“A piercing portrait of forgiveness across generations…Dumanli, making her screen feature debut here, is a pure joy to watch, enveloping the movie in a sense of warm coziness and safety as, just being in her presence, you feel like everything will somehow work out.” ~ Ryan Lattanzio, indieWire
“It’s seductive, fragmented, involving.” ~ Fionnuala Halligan, Screen International
“Akin makes a calculated choice to raise awareness of the trans community in Istanbul, but he does so through representation rather than manipulation.” ~ Peter Debruge, Variety
“This novelistic drama takes time to connect its central triangle but does so with a suppleness and restraint that amplify the emotional rewards of its lovely open-ended conclusion.” ~ David Rooney, Hollywood Reporter
Director’s statement: With Crossing I set out to make a film about solidarity and finding the small gestures of kindness and understanding between strangers and family alike. I also wanted to show rooms and places that are rarely explored in stories from the region.
The film is based on a true story I was told whilst researching And Then We Danced, about a grandmother traveling from Georgia to Turkey in search of her trans granddaughter. Just like with my previous film, making Crossing was very challenging. The existence of LGBTQ+ people in Georgia and Turkey is under large pressure and Turkey’s president Erdogan ran most of his recent presidential campaign around anti-LGBTQ+ rhetorics.
In my film we follow retired schoolteacher Lia who is looking to fulfill her recently deceased sister’s dying wish – to find her lost trans daughter, Tekla. Together with a down on his luck young man, Achi, who claims to have Tekla’s address in Istanbul, she travels from Georgia to Turkey to find her niece. Lia and Achi are from different generations and as such don’t have much in common even though they live in the same country. There is a great divide of ideology in Georgia between the Soviet and the post-Soviet generation. Achi desperately wants to leave Georgia as he lives under the oppressive rule of his older brother and he knows there is no future in Georgia for his young western leaning generation.
As the journey unravels, so does Lia. Through her relationship to Achi and her encounters with the trans community in Istanbul, specifically with Evrim (a trans woman who works as a lawyer for an NGO in Istanbul), Lia begins to open up and see the world and her place in it differently. All three main characters have made great sacrifices in limiting their lives and inhibitions in order to not upset the ruling hegemony.

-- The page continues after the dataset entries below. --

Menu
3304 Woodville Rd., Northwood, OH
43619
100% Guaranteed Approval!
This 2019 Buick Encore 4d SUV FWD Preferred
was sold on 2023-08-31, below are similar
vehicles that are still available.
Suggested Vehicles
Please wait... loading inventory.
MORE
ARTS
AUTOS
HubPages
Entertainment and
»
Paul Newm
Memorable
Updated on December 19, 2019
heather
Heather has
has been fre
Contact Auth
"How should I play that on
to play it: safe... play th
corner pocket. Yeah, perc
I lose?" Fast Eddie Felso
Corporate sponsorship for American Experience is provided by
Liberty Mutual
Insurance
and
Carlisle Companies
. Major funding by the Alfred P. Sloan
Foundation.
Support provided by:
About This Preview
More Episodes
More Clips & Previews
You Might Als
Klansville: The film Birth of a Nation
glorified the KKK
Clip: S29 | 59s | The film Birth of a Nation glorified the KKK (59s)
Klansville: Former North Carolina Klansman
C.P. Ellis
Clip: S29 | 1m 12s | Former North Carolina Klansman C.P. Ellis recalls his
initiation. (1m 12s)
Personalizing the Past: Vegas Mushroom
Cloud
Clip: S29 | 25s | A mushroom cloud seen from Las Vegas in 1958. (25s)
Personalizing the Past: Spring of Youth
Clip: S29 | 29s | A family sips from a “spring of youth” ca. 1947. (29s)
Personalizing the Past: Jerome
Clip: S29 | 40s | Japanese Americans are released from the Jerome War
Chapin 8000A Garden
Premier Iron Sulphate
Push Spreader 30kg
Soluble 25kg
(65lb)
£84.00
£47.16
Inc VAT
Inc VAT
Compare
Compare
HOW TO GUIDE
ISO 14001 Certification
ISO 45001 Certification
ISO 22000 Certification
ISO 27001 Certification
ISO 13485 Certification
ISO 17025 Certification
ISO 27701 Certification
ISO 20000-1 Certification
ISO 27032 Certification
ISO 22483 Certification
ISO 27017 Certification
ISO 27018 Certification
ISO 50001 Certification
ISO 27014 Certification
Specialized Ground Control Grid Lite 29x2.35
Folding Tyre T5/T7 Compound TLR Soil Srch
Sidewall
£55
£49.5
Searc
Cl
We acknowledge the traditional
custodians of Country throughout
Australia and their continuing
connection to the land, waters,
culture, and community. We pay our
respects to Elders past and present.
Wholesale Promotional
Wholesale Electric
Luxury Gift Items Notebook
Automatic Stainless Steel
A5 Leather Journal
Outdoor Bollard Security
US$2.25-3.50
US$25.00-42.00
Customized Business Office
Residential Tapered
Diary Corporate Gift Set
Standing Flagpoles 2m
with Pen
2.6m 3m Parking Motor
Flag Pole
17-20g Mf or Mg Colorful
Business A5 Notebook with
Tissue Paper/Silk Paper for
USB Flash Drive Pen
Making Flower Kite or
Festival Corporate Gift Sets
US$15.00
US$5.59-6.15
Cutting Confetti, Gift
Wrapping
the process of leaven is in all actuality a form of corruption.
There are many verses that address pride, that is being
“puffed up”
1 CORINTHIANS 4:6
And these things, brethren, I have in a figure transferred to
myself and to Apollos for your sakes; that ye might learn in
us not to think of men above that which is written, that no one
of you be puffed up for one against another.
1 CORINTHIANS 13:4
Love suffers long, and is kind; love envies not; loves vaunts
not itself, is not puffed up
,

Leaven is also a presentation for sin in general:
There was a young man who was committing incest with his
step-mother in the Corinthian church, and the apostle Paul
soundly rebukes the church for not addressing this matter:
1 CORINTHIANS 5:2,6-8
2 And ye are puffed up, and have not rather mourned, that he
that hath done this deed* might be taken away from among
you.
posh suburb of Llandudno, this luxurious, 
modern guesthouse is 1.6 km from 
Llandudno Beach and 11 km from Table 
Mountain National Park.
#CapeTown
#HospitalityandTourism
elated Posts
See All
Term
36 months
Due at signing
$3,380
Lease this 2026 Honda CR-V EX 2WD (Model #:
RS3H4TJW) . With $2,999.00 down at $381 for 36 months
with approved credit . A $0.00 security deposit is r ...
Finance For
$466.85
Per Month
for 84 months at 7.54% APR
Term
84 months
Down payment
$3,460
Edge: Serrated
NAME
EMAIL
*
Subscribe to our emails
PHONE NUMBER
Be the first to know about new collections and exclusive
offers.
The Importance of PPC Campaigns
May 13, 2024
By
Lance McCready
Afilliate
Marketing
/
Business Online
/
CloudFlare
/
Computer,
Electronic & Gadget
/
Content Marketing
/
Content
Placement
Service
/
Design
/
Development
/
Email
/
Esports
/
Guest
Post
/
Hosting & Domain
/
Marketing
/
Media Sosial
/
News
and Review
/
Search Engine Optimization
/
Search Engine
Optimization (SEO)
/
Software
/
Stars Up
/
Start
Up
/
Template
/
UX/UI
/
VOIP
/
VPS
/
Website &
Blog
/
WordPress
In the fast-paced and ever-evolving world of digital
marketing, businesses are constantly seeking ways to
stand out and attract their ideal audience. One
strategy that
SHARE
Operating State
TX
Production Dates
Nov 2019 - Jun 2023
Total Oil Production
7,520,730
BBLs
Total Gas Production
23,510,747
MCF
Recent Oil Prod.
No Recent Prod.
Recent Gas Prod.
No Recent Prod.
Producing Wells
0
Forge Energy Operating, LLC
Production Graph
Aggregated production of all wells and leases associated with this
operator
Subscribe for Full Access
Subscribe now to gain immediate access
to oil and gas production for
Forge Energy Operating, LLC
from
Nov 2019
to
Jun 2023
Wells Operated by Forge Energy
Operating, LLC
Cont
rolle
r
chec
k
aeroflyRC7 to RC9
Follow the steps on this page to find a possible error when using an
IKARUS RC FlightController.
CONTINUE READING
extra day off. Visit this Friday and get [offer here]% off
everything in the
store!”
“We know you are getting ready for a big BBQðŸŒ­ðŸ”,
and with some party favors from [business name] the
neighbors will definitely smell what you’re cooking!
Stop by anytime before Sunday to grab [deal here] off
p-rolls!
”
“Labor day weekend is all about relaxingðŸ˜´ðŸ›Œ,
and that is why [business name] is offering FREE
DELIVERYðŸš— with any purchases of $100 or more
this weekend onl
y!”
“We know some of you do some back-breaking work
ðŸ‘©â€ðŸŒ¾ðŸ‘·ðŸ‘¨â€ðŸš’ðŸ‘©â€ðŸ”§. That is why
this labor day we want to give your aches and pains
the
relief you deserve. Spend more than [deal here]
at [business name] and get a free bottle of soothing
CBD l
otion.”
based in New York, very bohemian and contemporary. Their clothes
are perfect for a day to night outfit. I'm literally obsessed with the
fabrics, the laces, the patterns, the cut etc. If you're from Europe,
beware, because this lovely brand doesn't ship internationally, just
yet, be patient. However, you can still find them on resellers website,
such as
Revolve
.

I myself am Georgian born in Sweden (my ancestry is from Batumi), and I have ties to Turkey (both my parents were born there). The journey from Batumi in Georgia, along the Black Sea to Istanbul is a journey I have taken many times myself as a child. I am a mix of many cultures, traditions and norms and the themes of modernity versus tradition are very personal and something I have struggled with myself. I drew a lot from my own experiences, asking myself if my grandparents were living today, would they accept me for who I am? Probably not – but in showing these examples of acceptance I hope to inspire new ways forward.